Глава четырнадцатая
1
В ту зиму все с волнением ждали новогодний праздник.
Чем-то закончится девятнадцатый век?
Полыхает пламя колониальных войн. Французская армия ведет бои с партизанами Мадагаскара. Англия залила Судан кровью аборигенов, разожгла войну в Трансваале. Героизм буров восхищает многих, напоминая о схватке юного Давида с великаном Голиафом. Но смогут ли они противостоять могущественной империи, уберегут ли свою землю?
Кое-где назревают революционные грозы. В Италии бурное десятилетие восстаний прозвано «кровавым». Голодающая беднота городов и сел требует: «Хлеба и работы!» Миланские пролетарии уже возводили на улицах баррикады: не было ружей — в ход пускали булыжники.
Но известно, что центр революционного движения переместился в Россию.
Чем же начнется век двадцатый?
Новый экономический кризис обрушился на мир, как лавина с гор. Еще недавно близорукие «критики» из числа «экономистов» шумно заверяли, что теперь кризисы становятся маловероятными. Не помогли заклинания! Вот уже и в России останавливаются фабрики, закрываются шахты, гаснет огонь в домнах. Улицы переполняются безработными… Дело за грозовой искрой.
Эх, вырваться бы им, «старикам», из ссылки в срок!
В декабре Ульяновы получили из-за границы новую книгу Каутского «Бернштейн и социал- демократическая программа. Антикритика». И тут же, отложив все, начали читать.
Владимир Ильич то и дело схватывал со стола огрызок карандаша, подчеркивал строки, одни прямой чертой, другие волнистой, ставил на полях вопросительные и восклицательные знаки, иногда по три сразу, делая то иронические, то одобрительные пометки: «Ну и ну!», «Гм, гм», «Хор. сказано», «Придиренчество Бернштейна»; на внутренней стороне обложки отмечал страницы, которые могли понадобиться для справок.

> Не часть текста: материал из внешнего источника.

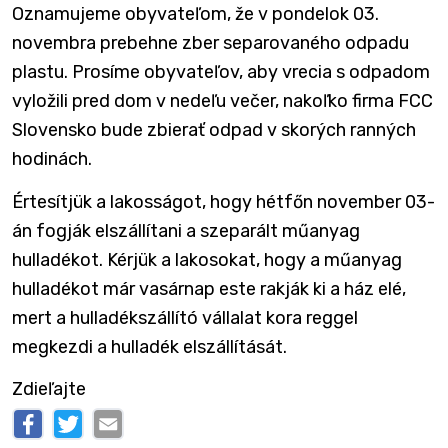
Oznamujeme obyvateľom, že v pondelok 03.
novembra prebehne zber separovaného odpadu
plastu. Prosíme obyvateľov, aby vrecia s odpadom
vyložili pred dom v nedeľu večer, nakoľko firma FCC
Slovensko bude zbierať odpad v skorých ranných
hodinách.
Értesítjük a lakosságot, hogy hétfőn november 03-
án fogják elszállítani a szeparált műanyag
hulladékot. Kérjük a lakosokat, hogy a műanyag
hulladékot már vasárnap este rakják ki a ház elé,
mert a hulladékszállító vállalat kora reggel
megkezdi a hulladék elszállítását.
Zdieľajte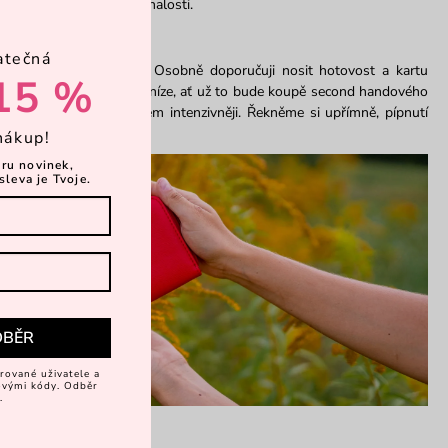
plní a dovedou ho k dokonalosti.
ní karta?
atečná
uto otázku může lišit. Osobně doporučuji nosit hotovost a kartu
15 %
ě uvidíš odcházet tvé peníze, ať už to bude koupě second handového
ácení si uvědomíš mnohem intenzivněji. Řekněme si upřímně, pípnutí
nákup!
ěru novinek,
sleva je Tvoje.
DBĚR
rované uživatele a
vovými kódy. Odběr
.
hny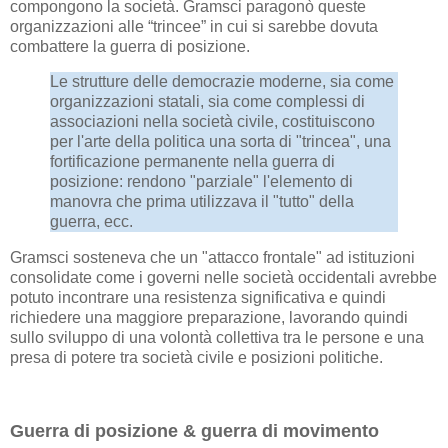
compongono la società. Gramsci paragonò queste
organizzazioni alle “trincee” in cui si sarebbe dovuta
combattere la guerra di posizione.
Le strutture delle democrazie moderne, sia come
organizzazioni statali, sia come complessi di
associazioni nella società civile, costituiscono
per l'arte della politica una sorta di "trincea", una
fortificazione permanente nella guerra di
posizione: rendono "parziale" l'elemento di
manovra che prima utilizzava il "tutto" della
guerra, ecc.
Gramsci sosteneva che un "attacco frontale" ad istituzioni
consolidate come i governi nelle società occidentali avrebbe
potuto incontrare una resistenza significativa e quindi
richiedere una maggiore preparazione, lavorando quindi
sullo sviluppo di una volontà collettiva tra le persone e una
presa di potere tra società civile e posizioni politiche.
Guerra di posizione & guerra di movimento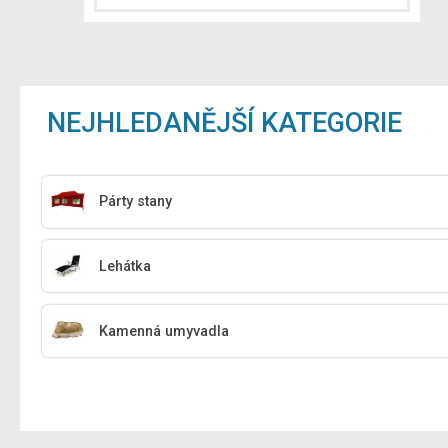
NEJHLEDANĚJŠÍ KATEGORIE
Párty stany
Lehátka
Kamenná umyvadla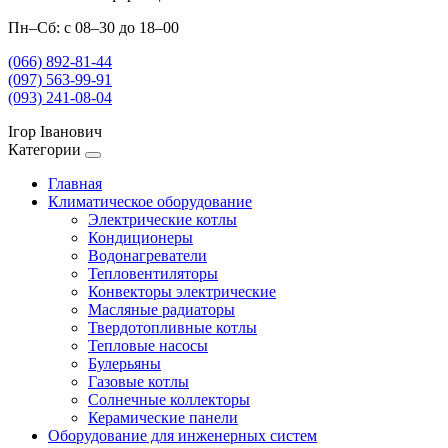
Пн–Сб: с 08–30 до 18–00
(066) 892-81-44
(097) 563-99-91
(093) 241-08-04
Ігор Іванович
Категории
Главная
Климатическое оборудование
Электрические котлы
Кондиционеры
Водонагреватели
Тепловентиляторы
Конвекторы электрические
Масляные радиаторы
Твердотопливные котлы
Тепловые насосы
Булерьяны
Газовые котлы
Солнечные коллекторы
Керамические панели
Оборудование для инженерных систем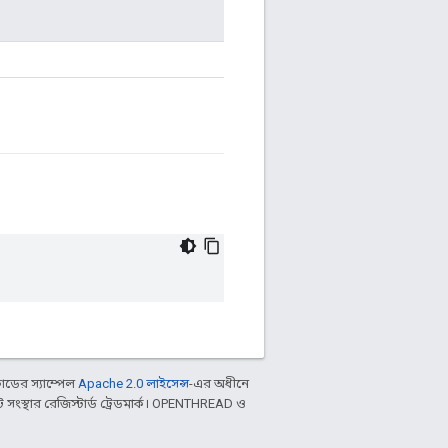
ডের স্যাম্পেল
Apache 2.0 লাইসেন্স
-এর অধীনে
ংস্থার রেজিস্টার্ড ট্রেডমার্ক। OPENTHREAD ও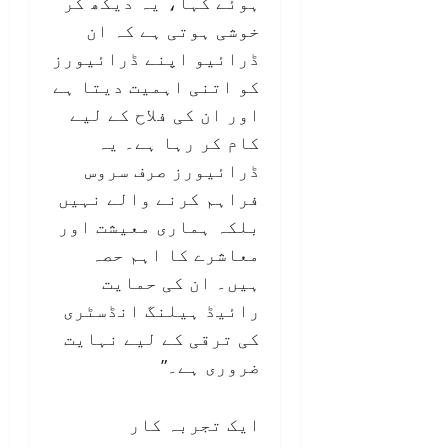
ہوئے کہا،”یہ دیکھ کر
خوشی ہوتی ہے کہ ان
ڈرائیو اپنے ڈرائیورز
کو اتنی اہمیت دیتا ہے
اور ان کی فلاح کے لیے
کام کر رہا ہے۔ یہ
ڈرائیورز صرف سروس
فراہم کرنے والے نہیں
بلکہ ہماری معیشت اور
معاشرے کا اہم حصہ
ہیں۔ ان کی حمایت
رائیڈ ہیلنگ انڈسٹری
کی ترقی کے لیے نہایت
ضروری ہے۔”
ایک تجربہ کار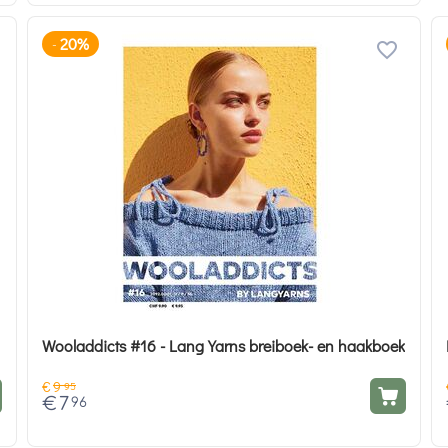
20%
-
Wooladdicts #16 - Lang Yarns breiboek- en haakboek
€
9
95
€
7
96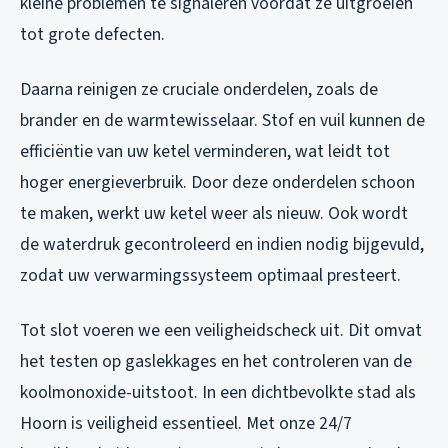
kleine problemen te signaleren voordat ze uitgroeien
tot grote defecten.
Daarna reinigen ze cruciale onderdelen, zoals de
brander en de warmtewisselaar. Stof en vuil kunnen de
efficiëntie van uw ketel verminderen, wat leidt tot
hoger energieverbruik. Door deze onderdelen schoon
te maken, werkt uw ketel weer als nieuw. Ook wordt
de waterdruk gecontroleerd en indien nodig bijgevuld,
zodat uw verwarmingssysteem optimaal presteert.
Tot slot voeren we een veiligheidscheck uit. Dit omvat
het testen op gaslekkages en het controleren van de
koolmonoxide-uitstoot. In een dichtbevolkte stad als
Hoorn is veiligheid essentieel. Met onze 24/7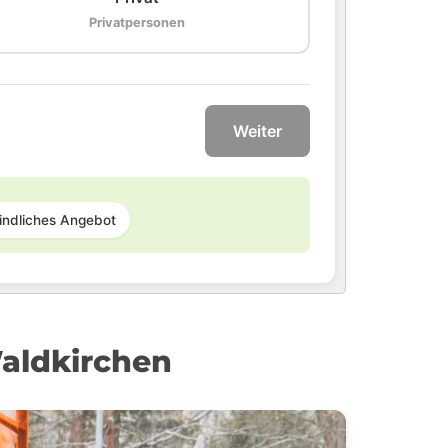
Privatpersonen
Weiter
indliches Angebot
Waldkirchen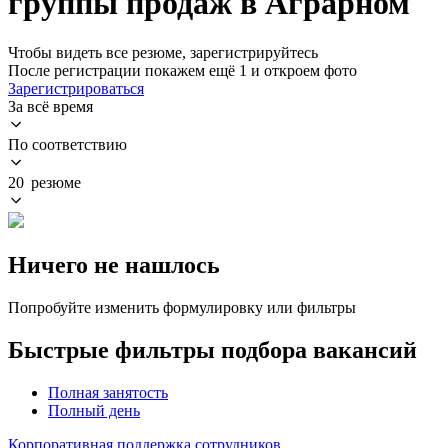
группы продаж в Аграрном
Чтобы видеть все резюме, зарегистрируйтесь
После регистрации покажем ещё 1 и откроем фото
Зарегистрироваться
За всё время
По соответствию
20 резюме
Ничего не нашлось
Попробуйте изменить формулировку или фильтры
Быстрые фильтры подбора вакансий
Полная занятость
Полный день
Корпоративная поддержка сотрудников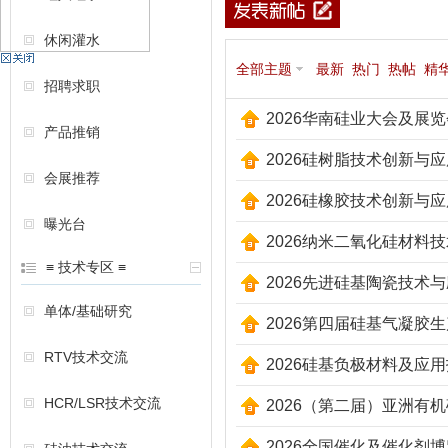
休闲灌水
机
全部主题
最新
热门
热帖
精
招聘求职
2026华南硅业大会及展览
产品推销
2026硅树脂技术创新与
会展推荐
2026硅橡胶技术创新与应
曝光台
2026纳米二氧化硅材料
硅
≡ 技术专区 ≡
2026先进硅基陶瓷技术
单体/基础研究
2026第四届硅基气凝胶
RTV技术交流
2026硅基负极材料及应
HCR/LSR技术交流
2026（第二届）亚洲有
2026全国催化及催化剂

Ему вспомнился девяносто пятый год, берлинская квартира Карла Каутского. Кабинет загроможден книгами. Перед окном — клетка с хохлатой канарейкой. Прерывая беседу, Карл забывал обо всем, подходил к клетке, чуть слышно насвистывал, дразня и подбадривая, а потом на какое-то время заслушивался трелями голосистого кенаря. В эти минуты Каутский походил на заурядного бюргера. А буржуазные карикатуристы рисовали его отнюдь не бюргером — папой римским в высокой тиаре. Папа марксистов! Его авторитет в международной социал-демократии, в самом деле был тогда недосягаемым. И эта книга, по словам газет, уже переводится в нескольких странах Запада. Ну, что же, она появилась вовремя.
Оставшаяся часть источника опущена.